Before long, however, he was hired to coach weightlifting at an Olympic training center in Peoria. While there, he also became the first-ever strength and conditioning coach at Bradley University after boldly promoting himself and his talents to then-men’s basketball coach Jim Molinari.

During Gattone’s four years in Peoria, he ran four national weightlifting events. And, thanks to his connection to the Olympics, he seized a 1995 offer from the Atlanta Olympic Committee to manage the weightlifting events at the 1996 games.

“I became a sports administrator for two years,” he told the NIU students. “It was an amazing opportunity for me.”

Later, back home in Illinois after the games ended, Gattone met with administrators of the Chicago YMCA with a proposal to create and operate a strength and conditioning program in its facilities. They said “yes,” but after 18 months and frustrated with the direction his project was taking, he left.

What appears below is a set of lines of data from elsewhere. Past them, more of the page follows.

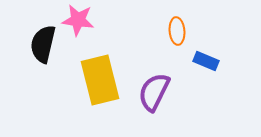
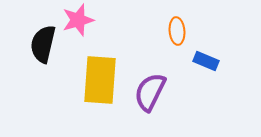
pink star: rotated 24 degrees counterclockwise
yellow rectangle: rotated 18 degrees clockwise
purple semicircle: moved 4 px left
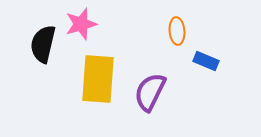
pink star: moved 3 px right, 4 px down
yellow rectangle: moved 2 px left, 1 px up
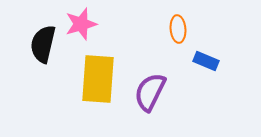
orange ellipse: moved 1 px right, 2 px up
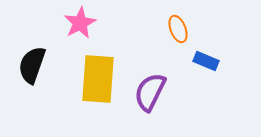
pink star: moved 1 px left, 1 px up; rotated 12 degrees counterclockwise
orange ellipse: rotated 16 degrees counterclockwise
black semicircle: moved 11 px left, 21 px down; rotated 6 degrees clockwise
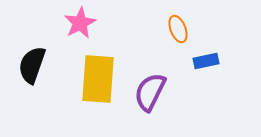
blue rectangle: rotated 35 degrees counterclockwise
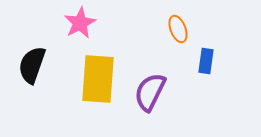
blue rectangle: rotated 70 degrees counterclockwise
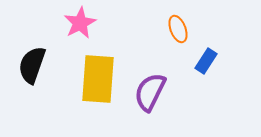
blue rectangle: rotated 25 degrees clockwise
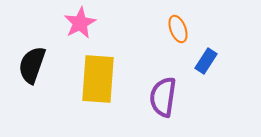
purple semicircle: moved 13 px right, 5 px down; rotated 18 degrees counterclockwise
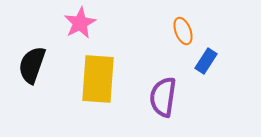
orange ellipse: moved 5 px right, 2 px down
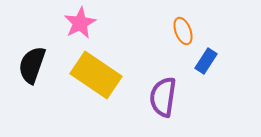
yellow rectangle: moved 2 px left, 4 px up; rotated 60 degrees counterclockwise
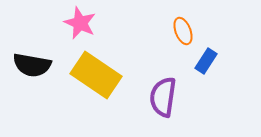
pink star: rotated 20 degrees counterclockwise
black semicircle: rotated 99 degrees counterclockwise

Other opportunities presented themselves at a tennis club, where he was hired to provide sports performance, and with the Chicago Bulls, where he became the second assistant strength coach.

Pocketing only $22,000 each year, and receiving no health insurance, his long days continued as he booked personal training “side hustles” in people’s basements. “I did that for four years,” he said. “It was the most amazing learning experience of my life.”

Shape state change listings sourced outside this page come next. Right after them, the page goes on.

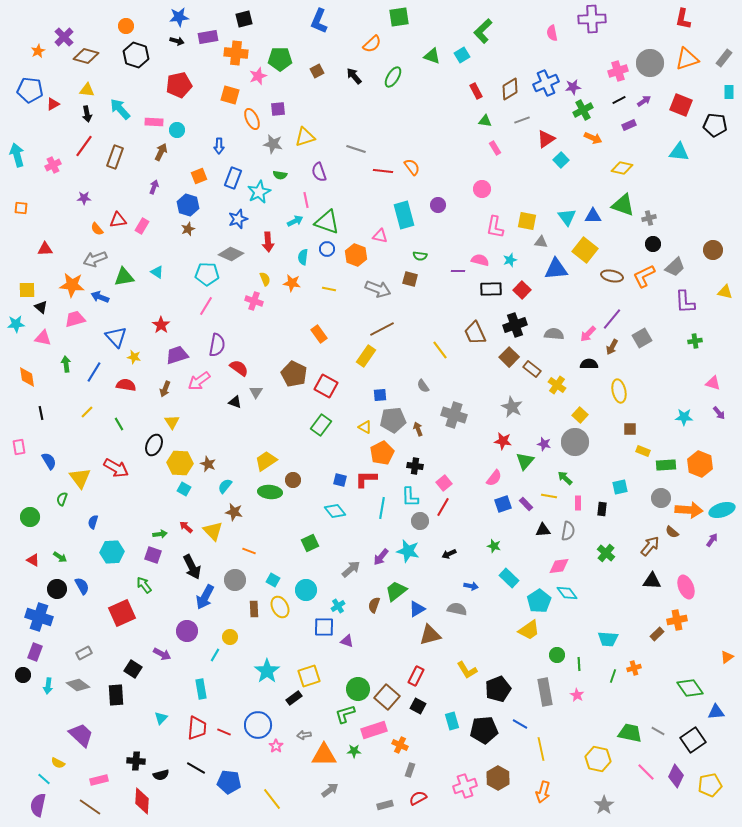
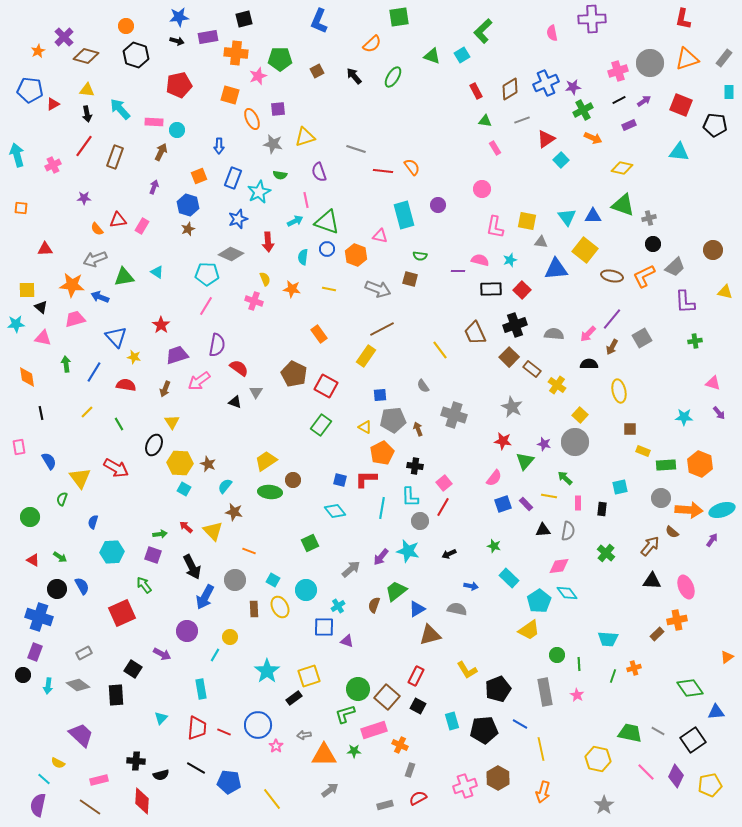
orange star at (292, 283): moved 6 px down
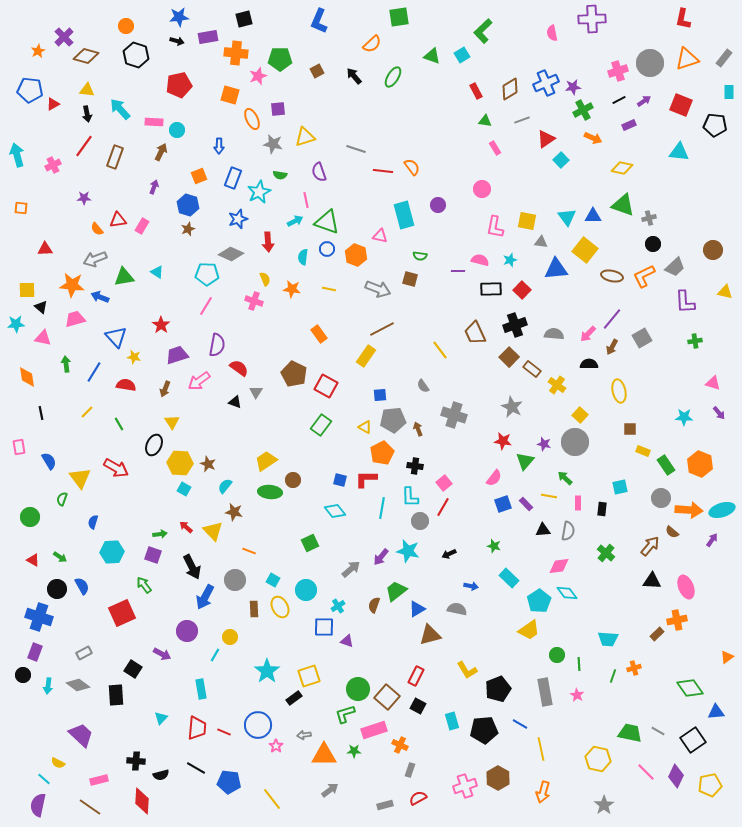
green rectangle at (666, 465): rotated 60 degrees clockwise
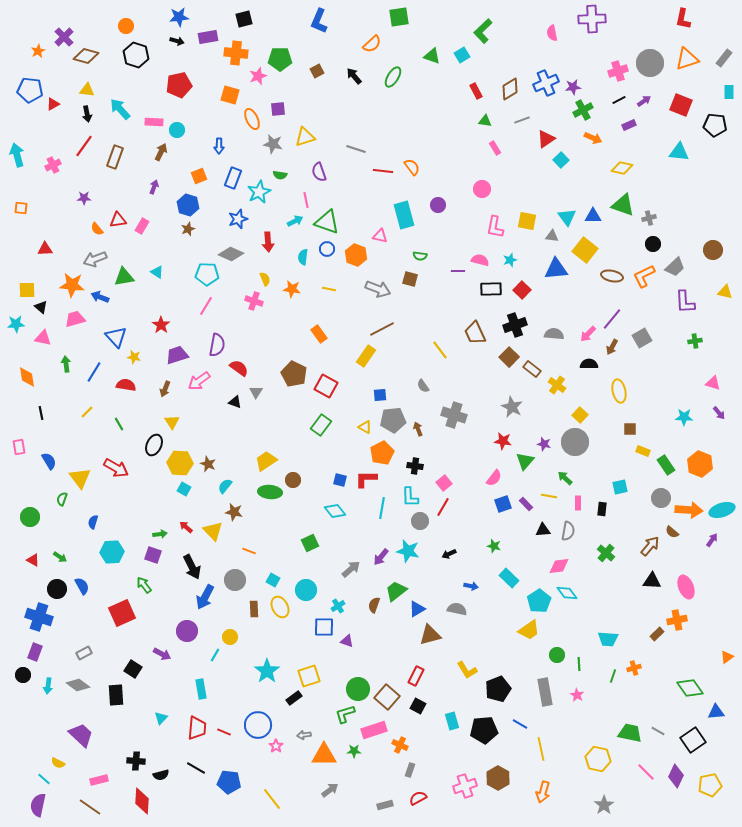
gray triangle at (541, 242): moved 11 px right, 6 px up
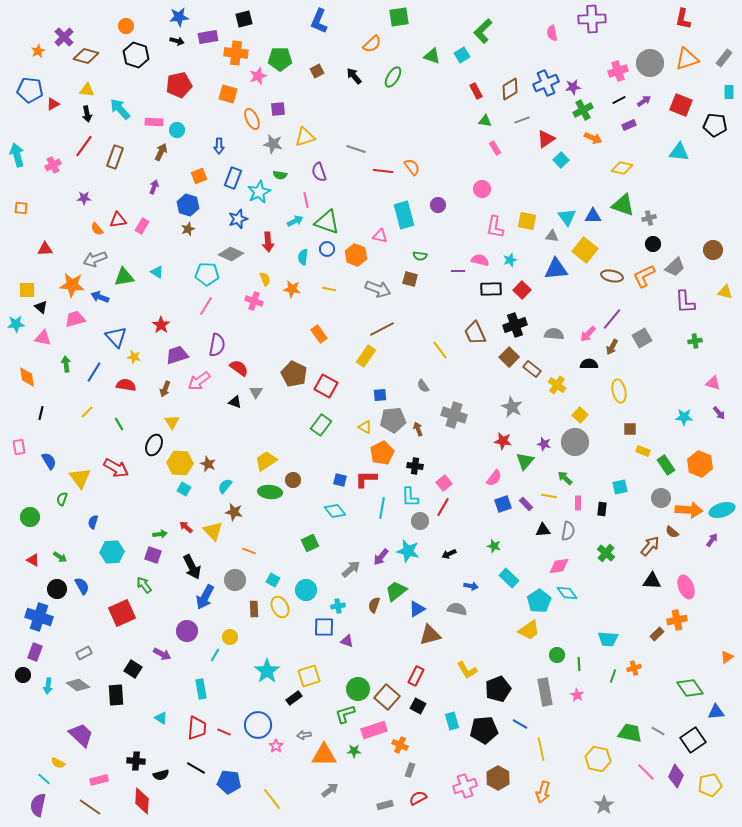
orange square at (230, 95): moved 2 px left, 1 px up
black line at (41, 413): rotated 24 degrees clockwise
cyan cross at (338, 606): rotated 24 degrees clockwise
cyan triangle at (161, 718): rotated 40 degrees counterclockwise
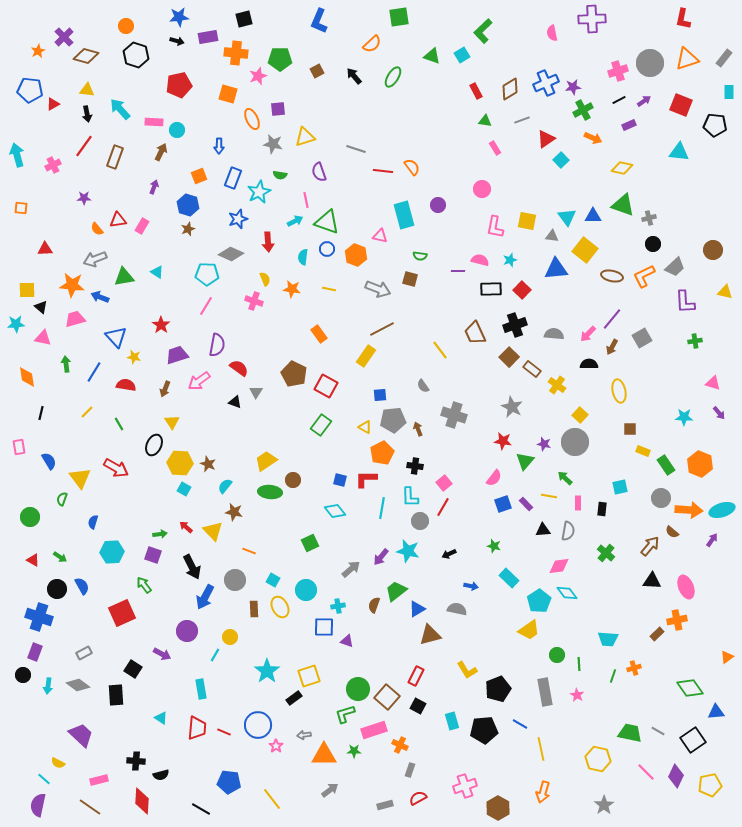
black line at (196, 768): moved 5 px right, 41 px down
brown hexagon at (498, 778): moved 30 px down
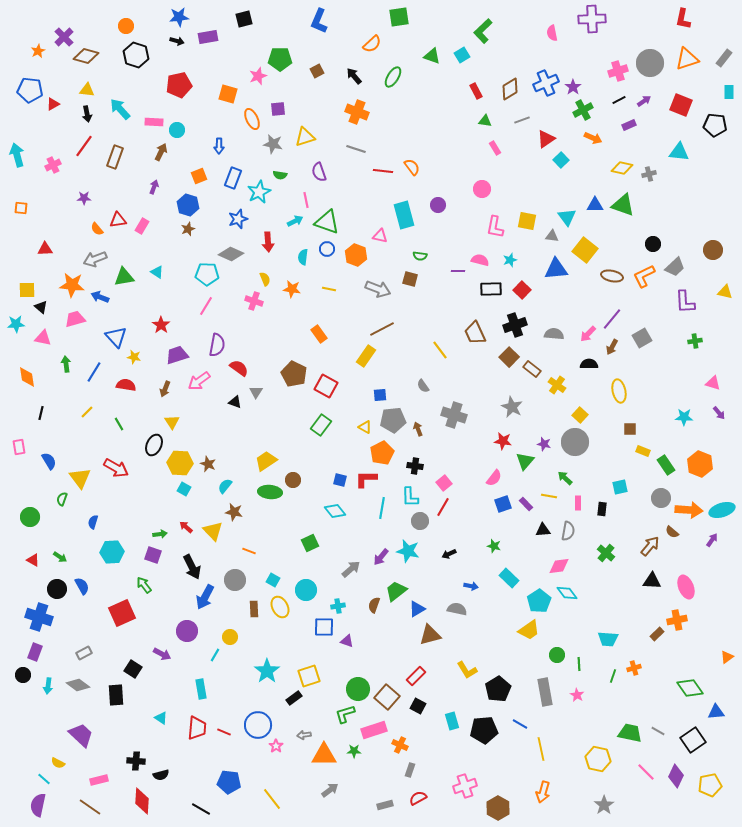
orange cross at (236, 53): moved 121 px right, 59 px down; rotated 15 degrees clockwise
purple star at (573, 87): rotated 28 degrees counterclockwise
blue triangle at (593, 216): moved 2 px right, 11 px up
gray cross at (649, 218): moved 44 px up
red rectangle at (416, 676): rotated 18 degrees clockwise
black pentagon at (498, 689): rotated 10 degrees counterclockwise
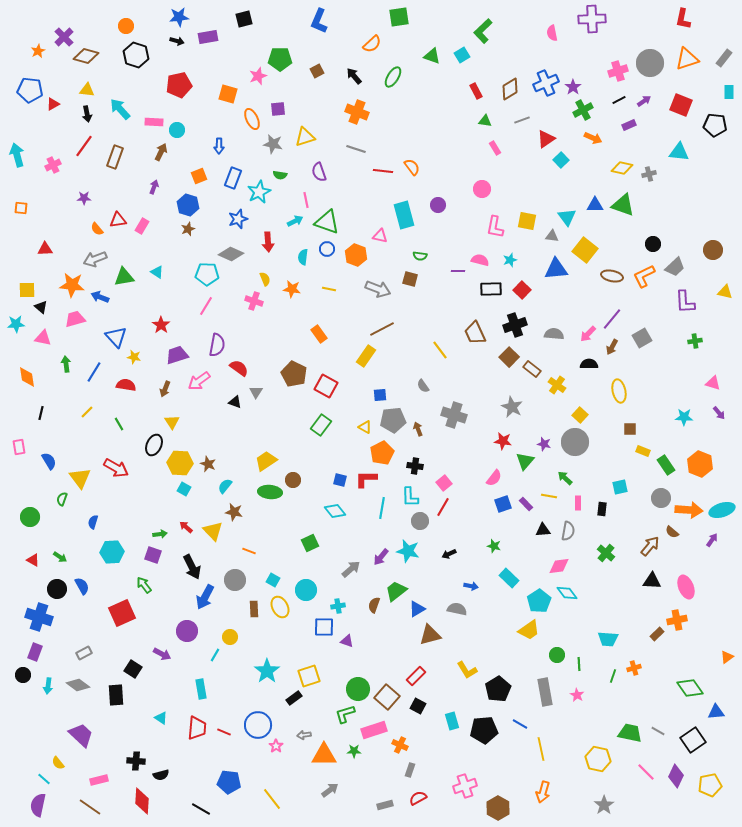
yellow semicircle at (58, 763): rotated 24 degrees clockwise
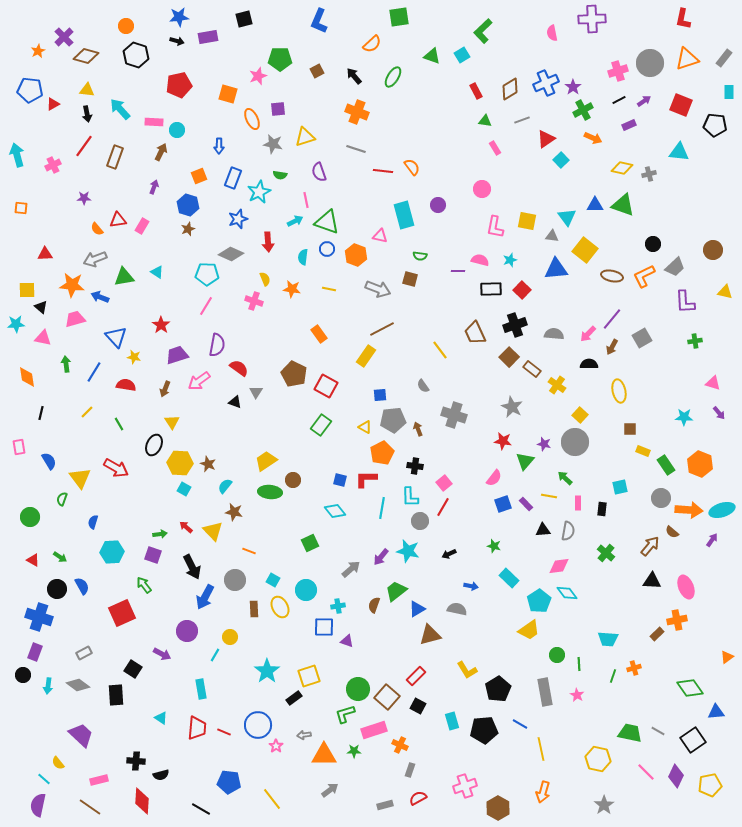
red triangle at (45, 249): moved 5 px down
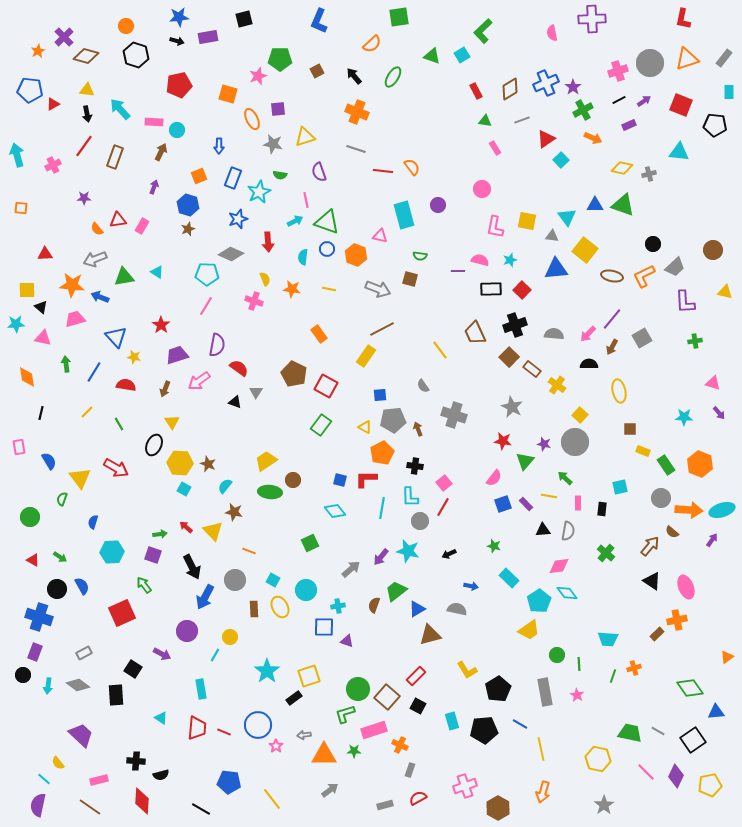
black triangle at (652, 581): rotated 30 degrees clockwise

In the years since then, he coached Tara Nott to her 2000 Olympic gold medal for weightlifting.

He moved to Colorado to serve as manager of Coaching Programs for the U.S. Olympic Committee. He worked at Sayre Park Weightlifting Club in Chicago. He’s opened and closed a gym of his own. He’s taught at Lake County College.

Gattone eventually spent seven years employed by Gatorade in marketing, which helped to greatly inflate his Rolodex with countless phone numbers to call when he needs professional references.

“When you want a job, your connections are going to be incredibly important,” Gattone advised the young Huskies. “Once I put in my résumé, I put on a full-court press.”

Two years ago, he returned to USA Weightlifting and took on his current role last April. He’s also serving as president of the Forza Olympic Weightlifting Club at A3 Performance in Chicago.

“I’ve taken a lot of twists and turns to get to the pinnacle,” he said. “It’s been a pretty crazy path to get here.”